─── DATA TO EXAMINE

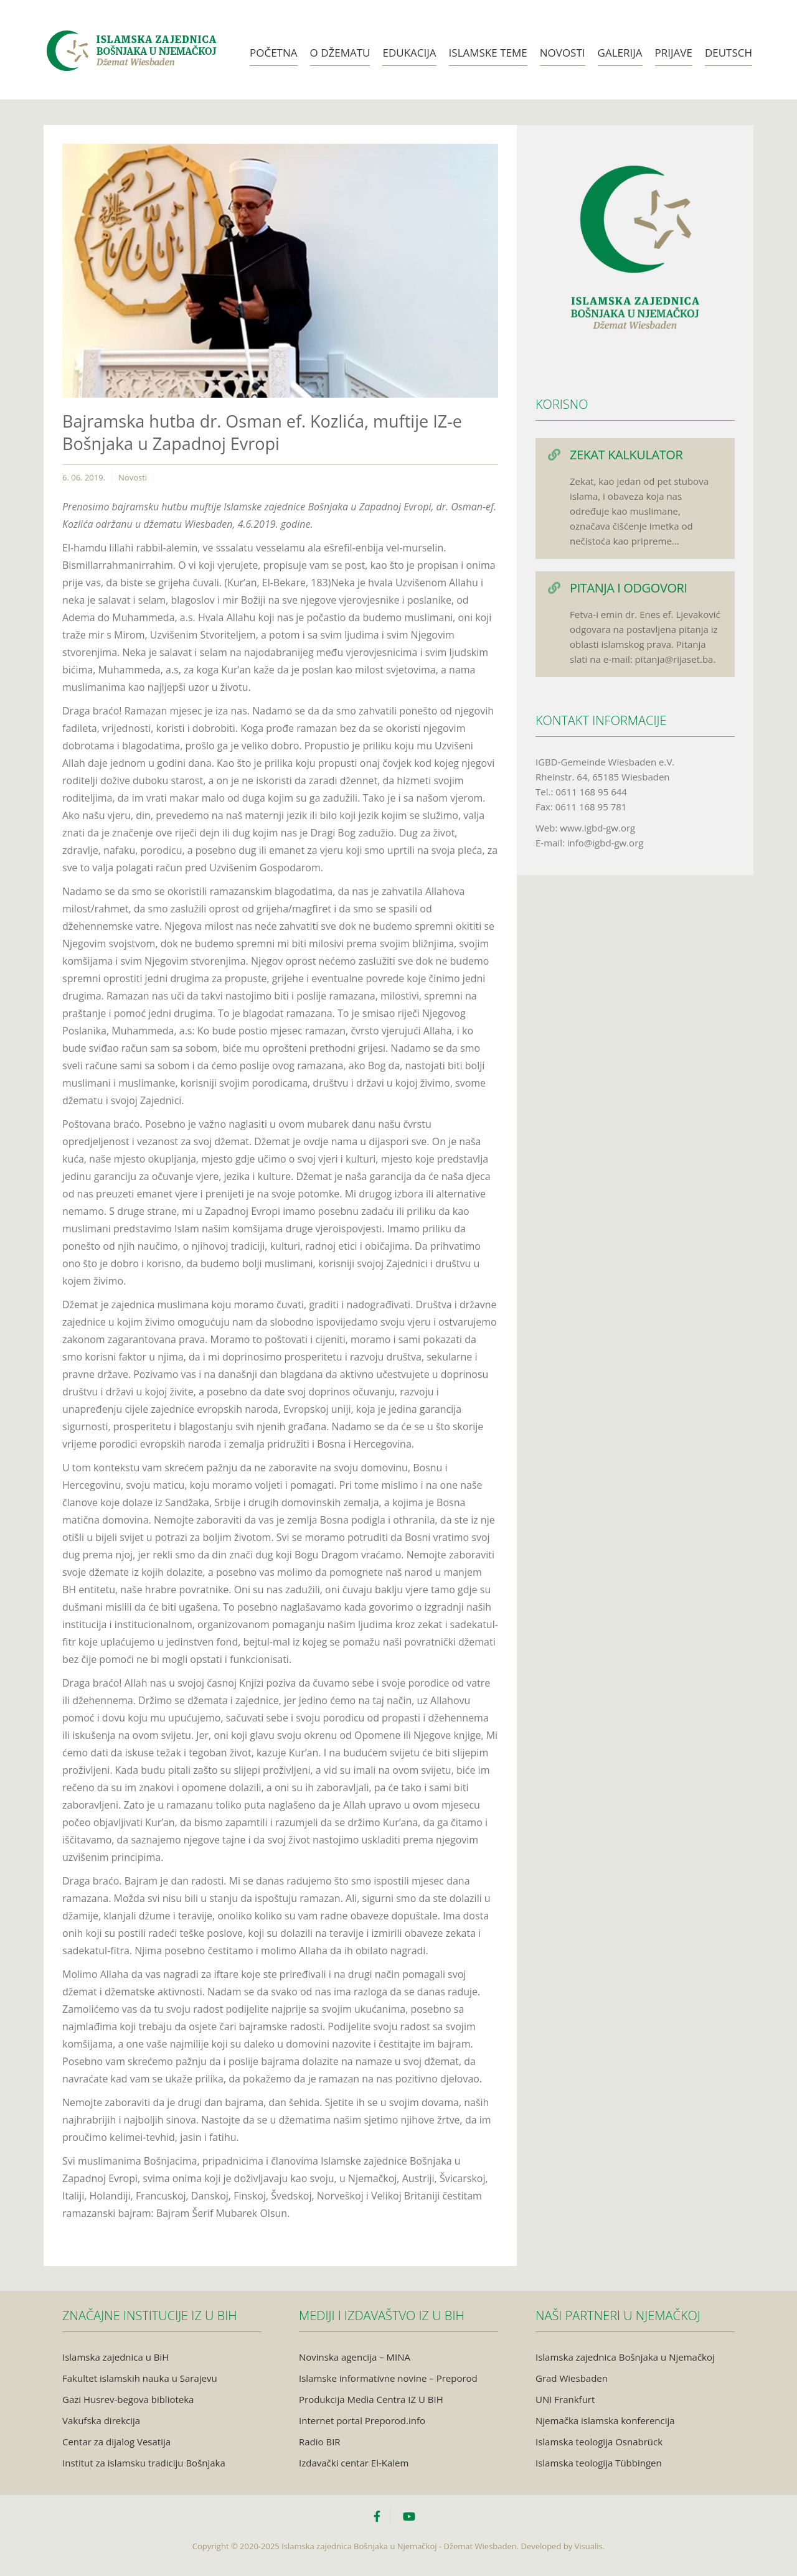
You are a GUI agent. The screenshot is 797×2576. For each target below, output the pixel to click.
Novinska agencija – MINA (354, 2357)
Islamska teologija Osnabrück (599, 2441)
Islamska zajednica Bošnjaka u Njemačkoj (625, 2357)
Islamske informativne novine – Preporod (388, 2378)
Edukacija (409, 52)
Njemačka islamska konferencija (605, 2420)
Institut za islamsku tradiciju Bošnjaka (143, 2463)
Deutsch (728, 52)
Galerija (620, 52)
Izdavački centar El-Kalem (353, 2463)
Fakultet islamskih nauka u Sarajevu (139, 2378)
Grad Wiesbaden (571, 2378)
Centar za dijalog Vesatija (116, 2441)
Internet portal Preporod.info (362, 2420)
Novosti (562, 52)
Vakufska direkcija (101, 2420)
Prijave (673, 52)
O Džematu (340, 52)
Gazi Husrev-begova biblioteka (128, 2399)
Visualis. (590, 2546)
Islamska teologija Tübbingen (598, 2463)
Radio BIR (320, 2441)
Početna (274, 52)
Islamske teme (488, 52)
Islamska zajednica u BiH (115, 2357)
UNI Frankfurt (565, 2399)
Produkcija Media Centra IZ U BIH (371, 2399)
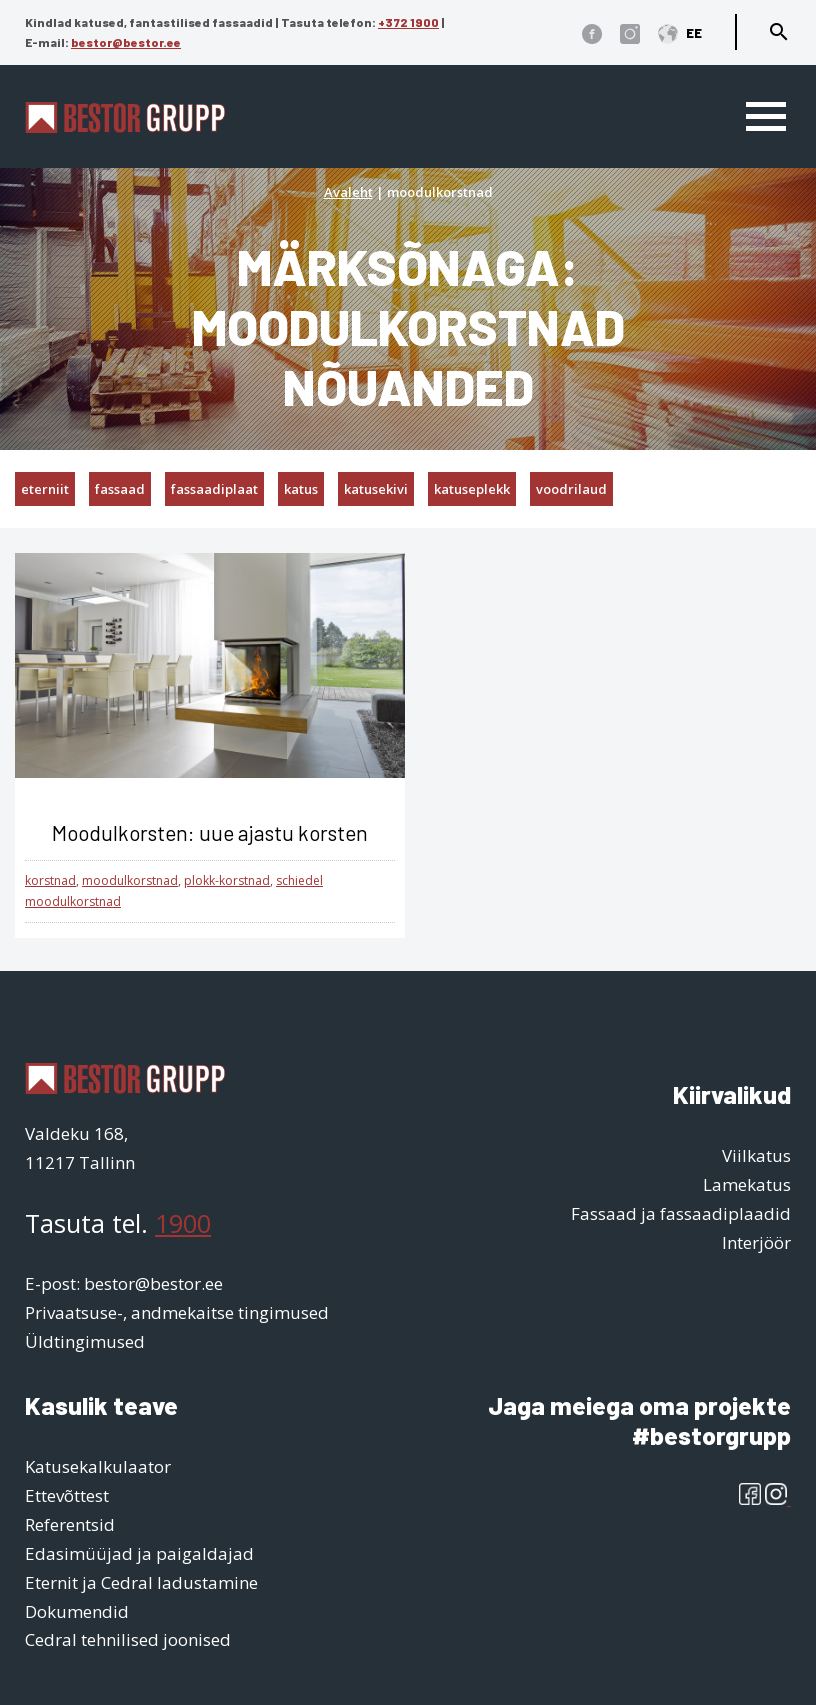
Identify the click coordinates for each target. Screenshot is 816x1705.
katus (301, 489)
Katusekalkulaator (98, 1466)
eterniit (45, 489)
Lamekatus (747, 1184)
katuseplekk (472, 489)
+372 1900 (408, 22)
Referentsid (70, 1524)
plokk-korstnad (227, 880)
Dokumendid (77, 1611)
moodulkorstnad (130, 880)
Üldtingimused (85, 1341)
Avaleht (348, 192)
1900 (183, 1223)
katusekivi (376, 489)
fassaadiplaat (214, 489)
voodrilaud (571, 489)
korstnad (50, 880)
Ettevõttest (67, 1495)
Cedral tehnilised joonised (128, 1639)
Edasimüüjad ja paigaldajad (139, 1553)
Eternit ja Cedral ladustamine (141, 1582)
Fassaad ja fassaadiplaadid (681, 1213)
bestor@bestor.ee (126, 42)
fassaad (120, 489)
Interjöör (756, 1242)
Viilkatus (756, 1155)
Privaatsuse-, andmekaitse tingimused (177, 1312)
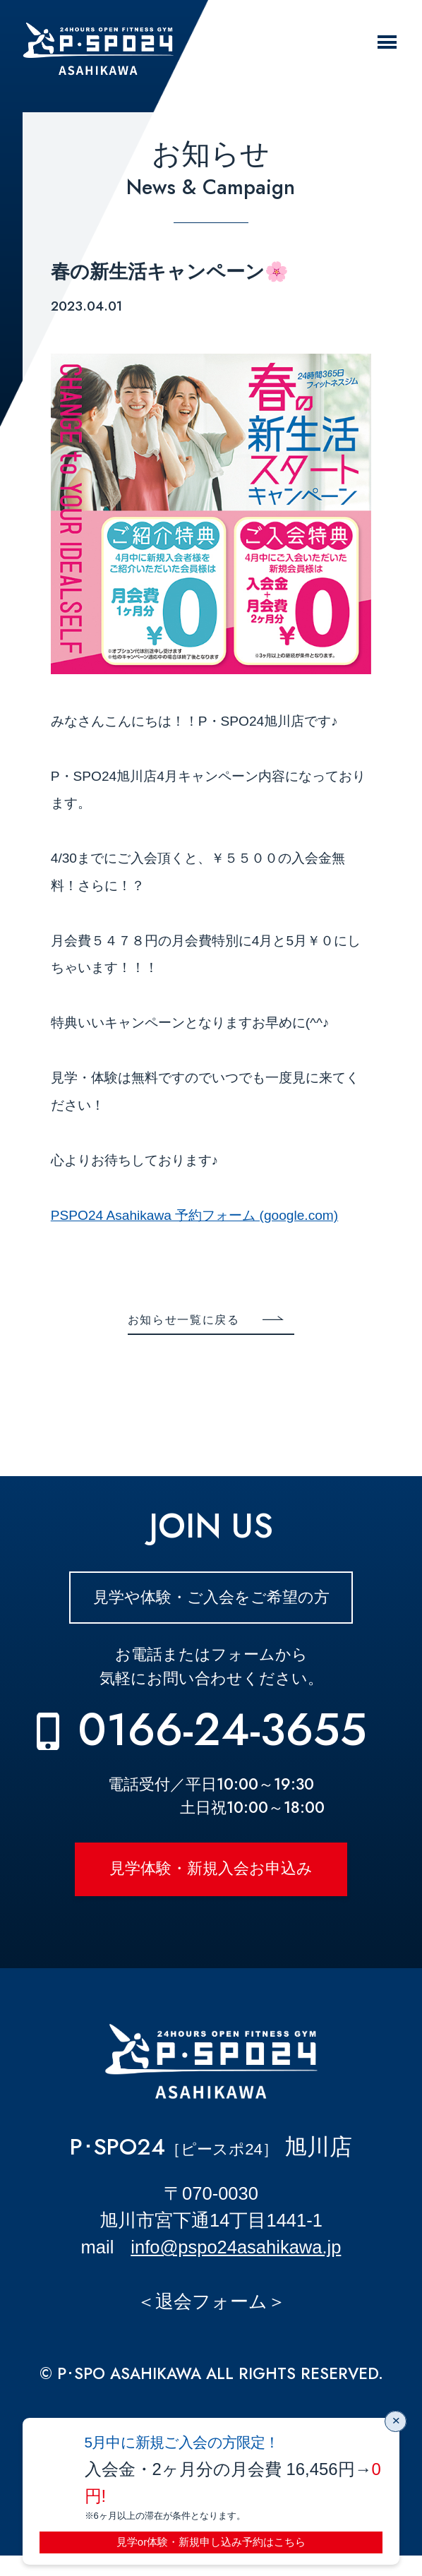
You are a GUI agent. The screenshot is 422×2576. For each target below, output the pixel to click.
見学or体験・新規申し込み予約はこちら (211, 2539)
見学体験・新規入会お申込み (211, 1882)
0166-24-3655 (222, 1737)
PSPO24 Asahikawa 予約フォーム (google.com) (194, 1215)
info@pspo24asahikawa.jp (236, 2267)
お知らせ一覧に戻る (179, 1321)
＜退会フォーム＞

──────

### [DIRECTIONS FOR THIS TASK]
Your task is to repeat the opening line of the entries above and each line after it, ending with the line that has "Grad Wiesbaden (571, 2378)". Do not include the pictures.

### [RESULT OF THIS EXERCISE]
You are a GUI agent. The screenshot is 797×2576. For each target below, output the pixel to click.
Novinska agencija – MINA (354, 2357)
Islamska teologija Osnabrück (599, 2441)
Islamska zajednica Bošnjaka u Njemačkoj (625, 2357)
Islamske informativne novine – Preporod (388, 2378)
Edukacija (409, 52)
Njemačka islamska konferencija (605, 2420)
Institut za islamsku tradiciju Bošnjaka (143, 2463)
Deutsch (728, 52)
Galerija (620, 52)
Izdavački centar El-Kalem (353, 2463)
Fakultet islamskih nauka u Sarajevu (139, 2378)
Grad Wiesbaden (571, 2378)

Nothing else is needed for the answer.